Only the lines below from the one that contains "Gouvernance et risques : La" through the one that contains "Operasi Keselamatan 2026 guna" should appear in your answer, exact and without pictures.

:: Data for processing

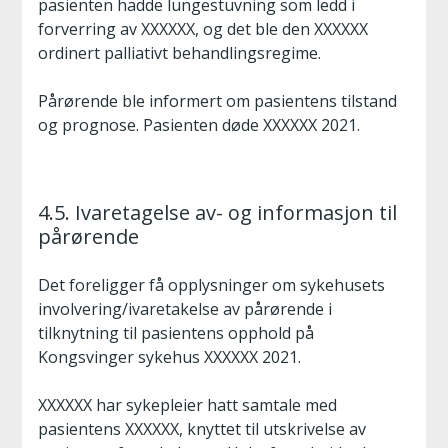
pasienten hadde lungestuvning som ledd i
forverring av XXXXXX, og det ble den XXXXXX
ordinert palliativt behandlingsregime.
Pårørende ble informert om pasientens tilstand
og prognose. Pasienten døde XXXXXX 2021.
4.5. Ivaretagelse av- og informasjon til
pårørende
Det foreligger få opplysninger om sykehusets
involvering/ivaretakelse av pårørende i
tilknytning til pasientens opphold på
Kongsvinger sykehus XXXXXX 2021.
XXXXXX har sykepleier hatt samtale med
pasientens XXXXXX, knyttet til utskrivelse av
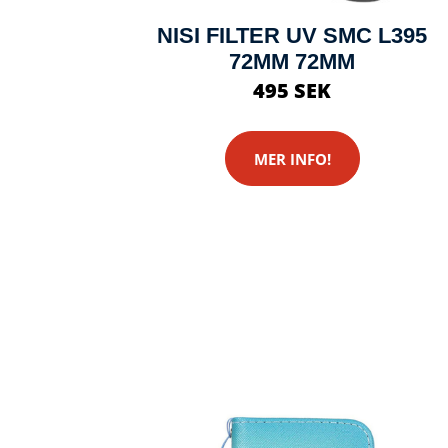
NISI FILTER UV SMC L395
72MM 72MM
495 SEK
MER INFO!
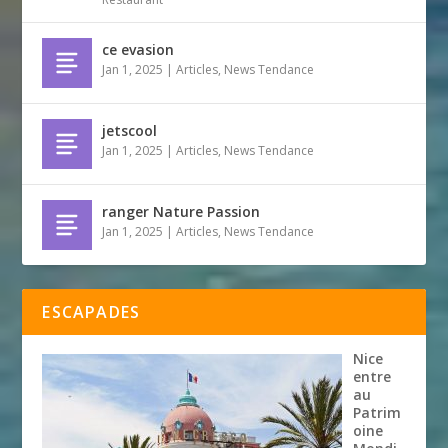
ce evasion
Jan 1, 2025
|
Articles
,
News Tendance
jetscool
Jan 1, 2025
|
Articles
,
News Tendance
ranger Nature Passion
Jan 1, 2025
|
Articles
,
News Tendance
ESCAPADES
Nice
entre
au
Patrim
oine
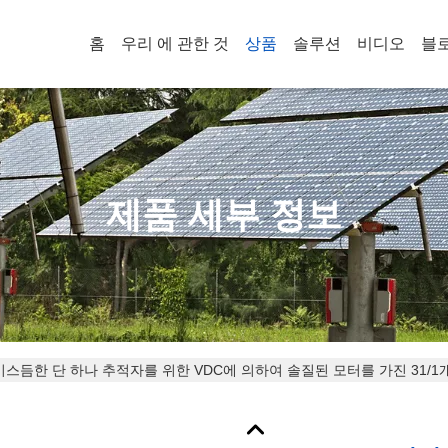
홈
우리 에 관한 것
상품
솔루션
비디오
블
제품 세부 정보
2 비스듬한 단 하나 추적자를 위한 VDC에 의하여 솔질된 모터를 가진 31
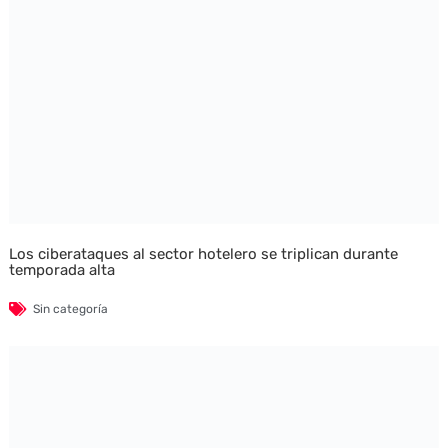
Los ciberataques al sector hotelero se triplican durante
temporada alta
Sin categoría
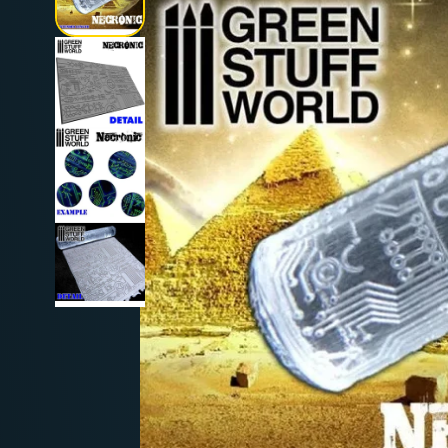
Deutschland: ab
69 €
Österreich & EU: ab
200 €
Schweiz: ab
350 €
Nicht-EU: kein kostenloser Versand
Lieferungen in Nicht-EU-Länder (z. B. Sc
nicht im Kaufpreis od
enthalten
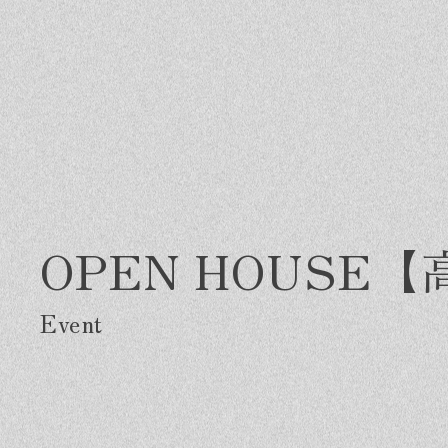
OPEN HOUSE
Greeting
Made in DAIMASA
Fo
はじめましての方へ
私たちの想い
施
オーダーメイドの住まい
ス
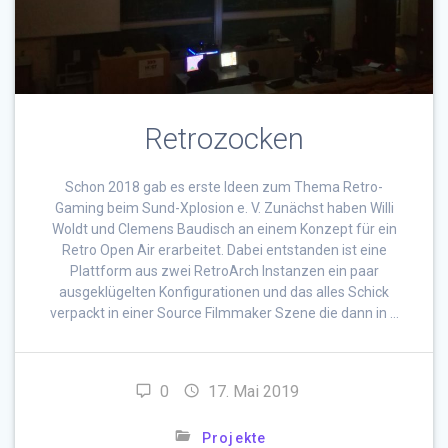
Retrozocken
Schon 2018 gab es erste Ideen zum Thema Retro-
Gaming beim Sund-Xplosion e. V. Zunächst haben Willi
Woldt und Clemens Baudisch an einem Konzept für ein
Retro Open Air erarbeitet. Dabei entstanden ist eine
Plattform aus zwei RetroArch Instanzen ein paar
ausgeklügelten Konfigurationen und das alles Schick
verpackt in einer Source Filmmaker Szene die dann in …
0
17. Mai 2019
Projekte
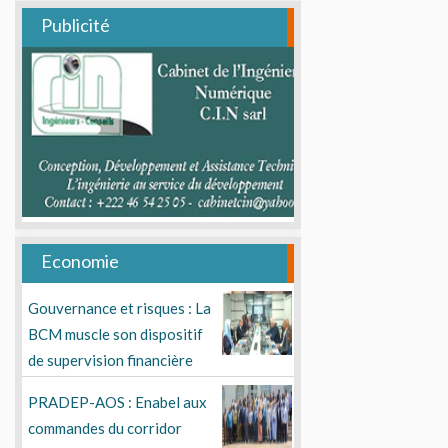
Publicité
Economie
Gouvernance et risques : La
BCM muscle son dispositif
de supervision financière
PRADEP-AOS : Enabel aux
commandes du corridor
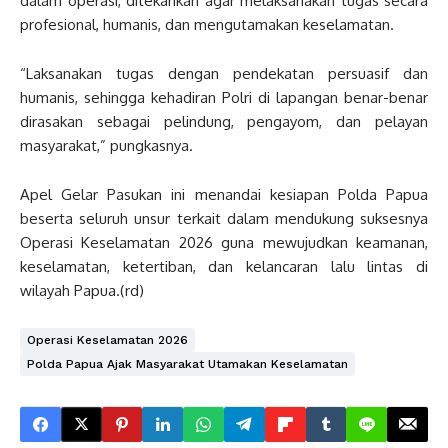
dalam operasi, ditekankan agar melaksanakan tugas secara
profesional, humanis, dan mengutamakan keselamatan.
“Laksanakan tugas dengan pendekatan persuasif dan
humanis, sehingga kehadiran Polri di lapangan benar-benar
dirasakan sebagai pelindung, pengayom, dan pelayan
masyarakat,” pungkasnya.
Apel Gelar Pasukan ini menandai kesiapan Polda Papua
beserta seluruh unsur terkait dalam mendukung suksesnya
Operasi Keselamatan 2026 guna mewujudkan keamanan,
keselamatan, ketertiban, dan kelancaran lalu lintas di
wilayah Papua.(rd)
Operasi Keselamatan 2026
Polda Papua Ajak Masyarakat Utamakan Keselamatan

::::

§ Your response
Gouvernance et risques : La
BCM muscle son dispositif
de supervision financière
PRADEP-AOS : Enabel aux
commandes du corridor
dalam operasi, ditekankan agar melaksanakan tugas secara
profesional, humanis, dan mengutamakan keselamatan.
“Laksanakan tugas dengan pendekatan persuasif dan
humanis, sehingga kehadiran Polri di lapangan benar-benar
dirasakan sebagai pelindung, pengayom, dan pelayan
masyarakat,” pungkasnya.
Apel Gelar Pasukan ini menandai kesiapan Polda Papua
beserta seluruh unsur terkait dalam mendukung suksesnya
Operasi Keselamatan 2026 guna mewujudkan keamanan,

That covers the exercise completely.